# Mack Warranty



## lennon33x (Nov 17, 2013)

So I'm going to purchase a Canon 5D (classic) in about 2 weeks. I'm either going to purchase from KEH or Amazon. Because I'm essentially upgrading all of my gear to full frame, I want to try to make sure I can repair my stuff if necessary, and not be out a ton of money. Both places offer the Mack Warranty. Anyone have experience with them? Both Amazon and KEH are reputable (to my knowledge) but I need to CMA. 

Thoughts?


----------



## kparker8812 (Nov 17, 2013)

Have you looked into Square Trade?  I have never heard of Mack, but ST is great.


----------



## lennon33x (Nov 17, 2013)

Do you have square trade? Can you get it for a used purchase?


----------



## KmH (Nov 17, 2013)

3rd party warranties are almost never worth the money.

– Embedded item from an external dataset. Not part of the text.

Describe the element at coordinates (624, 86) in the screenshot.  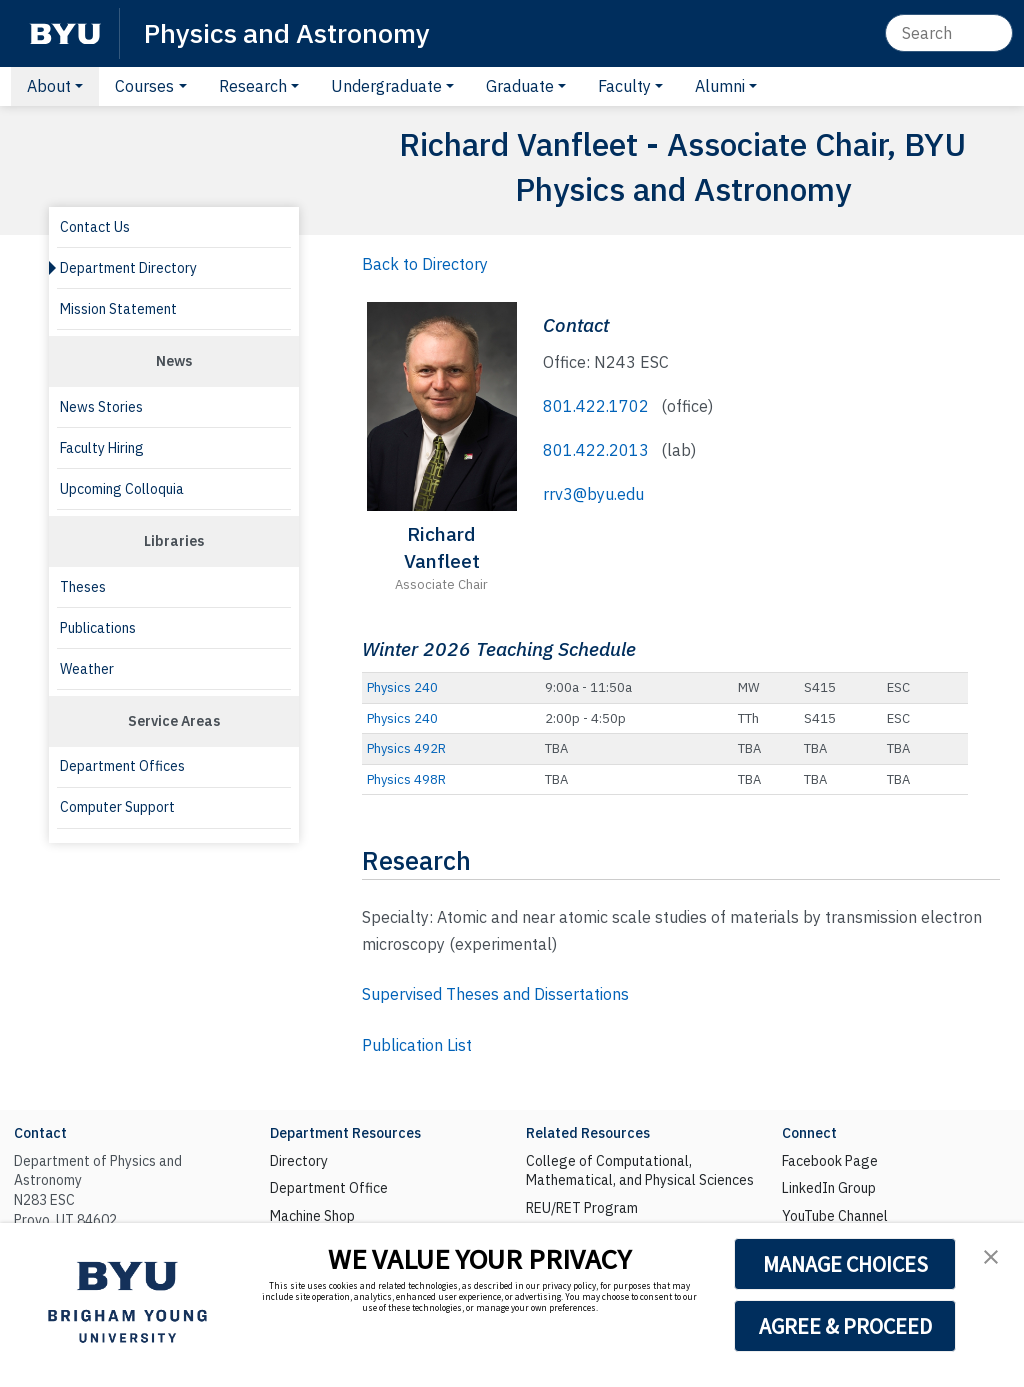
I see `Faculty` at that location.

They are essentially 100% profit to the seller.


----------



## kathyt (Nov 17, 2013)

I always purchase the Mack warranty with all of my new, higher end, gear. I usually get a really good deal on the warranty through Adorama.


----------



## Mackcam (Nov 25, 2013)

kathythorson said:


> I always purchase the Mack warranty with all of my new, higher end, gear. I usually get a really good deal on the warranty through Adorama.



We at Mack Worldwide Warranty want to thank you for being a loyal customer and for your positive post.
Thank you,
Desiree


----------